## PROMPT
Each record should be written out exactly as it stands.
○ ○ ○
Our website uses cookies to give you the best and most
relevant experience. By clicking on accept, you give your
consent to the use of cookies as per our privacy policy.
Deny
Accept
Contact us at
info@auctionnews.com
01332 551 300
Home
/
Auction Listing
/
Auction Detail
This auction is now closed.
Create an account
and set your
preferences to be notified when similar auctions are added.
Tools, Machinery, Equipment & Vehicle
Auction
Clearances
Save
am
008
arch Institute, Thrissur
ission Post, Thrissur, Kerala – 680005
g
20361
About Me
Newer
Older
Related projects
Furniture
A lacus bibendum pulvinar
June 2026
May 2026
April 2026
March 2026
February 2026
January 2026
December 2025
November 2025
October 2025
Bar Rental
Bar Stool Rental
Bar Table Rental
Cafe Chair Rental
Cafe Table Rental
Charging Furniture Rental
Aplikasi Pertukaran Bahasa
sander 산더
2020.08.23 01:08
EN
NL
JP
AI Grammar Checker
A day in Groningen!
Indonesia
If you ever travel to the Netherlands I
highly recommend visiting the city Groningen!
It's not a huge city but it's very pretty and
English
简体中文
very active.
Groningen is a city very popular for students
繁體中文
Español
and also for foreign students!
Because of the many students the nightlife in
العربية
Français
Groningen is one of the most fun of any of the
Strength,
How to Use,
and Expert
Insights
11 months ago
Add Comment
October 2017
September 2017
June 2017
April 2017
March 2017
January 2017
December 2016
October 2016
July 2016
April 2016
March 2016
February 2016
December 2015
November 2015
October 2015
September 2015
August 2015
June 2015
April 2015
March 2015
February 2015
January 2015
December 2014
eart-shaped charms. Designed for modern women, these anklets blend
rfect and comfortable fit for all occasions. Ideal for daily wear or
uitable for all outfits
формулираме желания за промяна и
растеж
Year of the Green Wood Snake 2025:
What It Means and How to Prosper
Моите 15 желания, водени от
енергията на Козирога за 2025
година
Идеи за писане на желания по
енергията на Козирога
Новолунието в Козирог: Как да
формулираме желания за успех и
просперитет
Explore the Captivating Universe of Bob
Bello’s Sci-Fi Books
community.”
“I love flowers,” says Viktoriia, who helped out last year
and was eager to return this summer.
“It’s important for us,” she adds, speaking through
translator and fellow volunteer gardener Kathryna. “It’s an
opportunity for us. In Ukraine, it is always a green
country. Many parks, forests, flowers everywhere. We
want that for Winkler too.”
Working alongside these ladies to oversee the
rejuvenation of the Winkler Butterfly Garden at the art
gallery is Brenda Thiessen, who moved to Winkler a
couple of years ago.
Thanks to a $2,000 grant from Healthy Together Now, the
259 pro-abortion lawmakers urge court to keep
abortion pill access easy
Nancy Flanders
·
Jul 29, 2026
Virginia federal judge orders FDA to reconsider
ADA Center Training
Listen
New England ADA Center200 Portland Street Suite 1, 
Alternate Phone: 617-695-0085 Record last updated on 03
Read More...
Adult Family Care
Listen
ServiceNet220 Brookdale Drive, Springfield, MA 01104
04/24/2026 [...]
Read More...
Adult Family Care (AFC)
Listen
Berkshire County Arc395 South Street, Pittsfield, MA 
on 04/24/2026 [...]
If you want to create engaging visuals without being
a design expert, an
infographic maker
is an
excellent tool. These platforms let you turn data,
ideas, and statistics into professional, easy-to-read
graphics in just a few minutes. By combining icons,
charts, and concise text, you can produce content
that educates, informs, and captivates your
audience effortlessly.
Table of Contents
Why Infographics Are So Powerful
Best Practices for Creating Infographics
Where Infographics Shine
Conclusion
○ ○ ○
## TASK OUTPUT
Our website uses cookies to give you the best and most
relevant experience. By clicking on accept, you give your
consent to the use of cookies as per our privacy policy.
Deny
Accept
Contact us at
info@auctionnews.com
01332 551 300
Home
/
Auction Listing
/
Auction Detail
This auction is now closed.
Create an account
and set your
preferences to be notified when similar auctions are added.
Tools, Machinery, Equipment & Vehicle
Auction
Clearances
Save
am
008
arch Institute, Thrissur
ission Post, Thrissur, Kerala – 680005
g
20361
About Me
Newer
Older
Related projects
Furniture
A lacus bibendum pulvinar
June 2026
May 2026
April 2026
March 2026
February 2026
January 2026
December 2025
November 2025
October 2025
Bar Rental
Bar Stool Rental
Bar Table Rental
Cafe Chair Rental
Cafe Table Rental
Charging Furniture Rental
Aplikasi Pertukaran Bahasa
sander 산더
2020.08.23 01:08
EN
NL
JP
AI Grammar Checker
A day in Groningen!
Indonesia
If you ever travel to the Netherlands I
highly recommend visiting the city Groningen!
It's not a huge city but it's very pretty and
English
简体中文
very active.
Groningen is a city very popular for students
繁體中文
Español
and also for foreign students!
Because of the many students the nightlife in
العربية
Français
Groningen is one of the most fun of any of the
Strength,
How to Use,
and Expert
Insights
11 months ago
Add Comment
October 2017
September 2017
June 2017
April 2017
March 2017
January 2017
December 2016
October 2016
July 2016
April 2016
March 2016
February 2016
December 2015
November 2015
October 2015
September 2015
August 2015
June 2015
April 2015
March 2015
February 2015
January 2015
December 2014
eart-shaped charms. Designed for modern women, these anklets blend
rfect and comfortable fit for all occasions. Ideal for daily wear or
uitable for all outfits
формулираме желания за промяна и
растеж
Year of the Green Wood Snake 2025:
What It Means and How to Prosper
Моите 15 желания, водени от
енергията на Козирога за 2025
година
Идеи за писане на желания по
енергията на Козирога
Новолунието в Козирог: Как да
формулираме желания за успех и
просперитет
Explore the Captivating Universe of Bob
Bello’s Sci-Fi Books
community.”
“I love flowers,” says Viktoriia, who helped out last year
and was eager to return this summer.
“It’s important for us,” she adds, speaking through
translator and fellow volunteer gardener Kathryna. “It’s an
opportunity for us. In Ukraine, it is always a green
country. Many parks, forests, flowers everywhere. We
want that for Winkler too.”
Working alongside these ladies to oversee the
rejuvenation of the Winkler Butterfly Garden at the art
gallery is Brenda Thiessen, who moved to Winkler a
couple of years ago.
Thanks to a $2,000 grant from Healthy Together Now, the
259 pro-abortion lawmakers urge court to keep
abortion pill access easy
Nancy Flanders
·
Jul 29, 2026
Virginia federal judge orders FDA to reconsider
ADA Center Training
Listen
New England ADA Center200 Portland Street Suite 1, 
Alternate Phone: 617-695-0085 Record last updated on 03
Read More...
Adult Family Care
Listen
ServiceNet220 Brookdale Drive, Springfield, MA 01104
04/24/2026 [...]
Read More...
Adult Family Care (AFC)
Listen
Berkshire County Arc395 South Street, Pittsfield, MA 
on 04/24/2026 [...]
If you want to create engaging visuals without being
a design expert, an
infographic maker
is an
excellent tool. These platforms let you turn data,
ideas, and statistics into professional, easy-to-read
graphics in just a few minutes. By combining icons,
charts, and concise text, you can produce content
that educates, informs, and captivates your
audience effortlessly.
Table of Contents
Why Infographics Are So Powerful
Best Practices for Creating Infographics
Where Infographics Shine
Conclusion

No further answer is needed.